In the most loving, positive relationships we will still find ourselves occasionally on the giving or receiving end of hurt. What do we do when through word or deed (or lack thereof) we hurt a loved one? How do we forgive ourselves? How do we move on? And what do we do when we’ve been injured by another? How do we forgive them? How do we move on?
To me, the important thing when we’re the injuring party is to ask for forgiveness – without hedging our culpability with explanations. It’s human nature to be defensive, because we don’t injure others deliberately. It’s horrifying to realize we’ve hurt someone else. We truly want to mitigate the damage, but we also have a strong instinct to protect ourselves from the situation we’ve caused.
And that’s the opposite of what we need to do. When we’ve injured someone, the correct response is to stand, defenses down, and allow them to have their reaction. Honor their response by BEING there. We don’t have to absorb it into our souls (in fact, we should not) but we need to be their friend and stand in solidarity with them, even – especially – when we have caused the pain. We’d do it if the source was other than ourselves. Love dictates that we do it when the source is us, too.

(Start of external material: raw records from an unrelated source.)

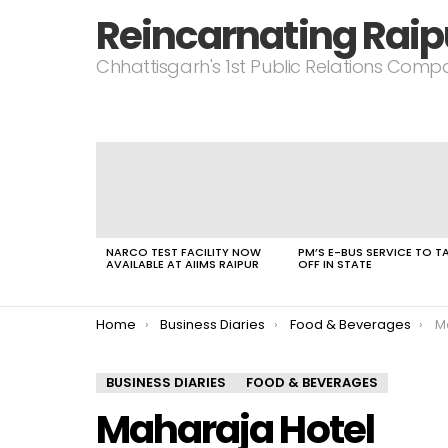
Reincarnating Raip
Chhattisgarh's 1st Public Relations Com
LATEST
STORIES
NARCO TEST FACILITY NOW
PM’S E-BUS SERVICE TO T
AVAILABLE AT AIIMS RAIPUR
OFF IN STATE
You are here:
Home
Business Diaries
Food & Beverages
M
BUSINESS DIARIES
FOOD & BEVERAGES
Maharaja Hotel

What do we do when we’ve been injured by another? First of all, it’s OK to feel what we feel. It’s OK to be angry and hurt. Those aren’t ‘bad’ emotions, they just are. But we’re so uncomfortable with them. To protect ourselves, we tend to have two reactions: disassociation or confrontation.
With disassociation, we distance ourselves from the person, and we try to distance ourselves from our feelings. The problem is, we can’t really do that. The feelings will burble under the surface and rise in insidious ways. This happened recently to me. In a moment of temper (initiated by a circumstance totally unrelated to me) a friend attacked with loud, angry words. I didn’t tell her how I felt, either in the moment or soon afterward. Instead, my reaction was to disassociate. For two months, I kept her at arm’s length, polite but not warm. I tried to bury my feelings of hurt and anger – tried to be ‘above’ it. But I began having nightmares. I found myself being hypersensitive to others, anticipating attack where I normally wouldn’t. I cried at odd times, for no reason that I could think of.
What was happening? I think that because I’d never voiced my pain, it was voicing itself. I was mistaken in trying to be ‘above’ the hurt. I shouldn’t have tried to ignore it or to will it away. What I should have done was to own my feelings. Share them. Give her the opportunity to apologize. To understand. I could have given us a chance to be even closer. Instead, I backed away. And that led to a deepening of those negative feelings. So that when I finally did email her, two months later, it was a stronger communication than it would have been initially. We still aren’t reconciled.
The other common response is confrontation. Fight fire with fire. When we’ve been hurt, some of us come out swinging. We retaliate by inflicting as much return damage as possible. The problem with this is that it doesn’t really make us feel any better. It just heightens our discomfort, pushing our adrenaline levels through the roof, triggering our flight-or-fight reaction. Except that the person in front of us ISN’T a sabertooth tiger, it’s someone we love. We don’t need to square up for the kill – we don’t even WANT to, not really. But the bat is arcing through the air, and it’s too late to pull our swing.
What is the right response? In hindsight (boy, I wish I could operate in hindsight more often) what I should have done with my friend is to write her the next day. Tell her how hurt I was and why. Give her the chance to stand in solidarity with me, to say, “Wow. I see how it looked to you, how it affected you. I’m so sorry.” We could have talked about how to avoid conflict in the future. We could have come away with an even stronger relationship. She might not have reacted well, and it might not have turned out that way. But I never gave her the chance. And she never gave me the chance, either.
Next time, I hope we will. Meanwhile, I miss my friend, and she misses me.
We’re all human. We’re all going to have bad days, we’re all going to have shallow moments where we react and hurt one another. It’s a guarantee. When we love others enough to put our guard down, occasionally we’re going to get hurt. What we have to remember is, we’re also going to get loved. We are going to get the community and relationship and camaraderie that we crave, that we as humans are created for. If we learn how to deal with the hurt, we can live in the joy!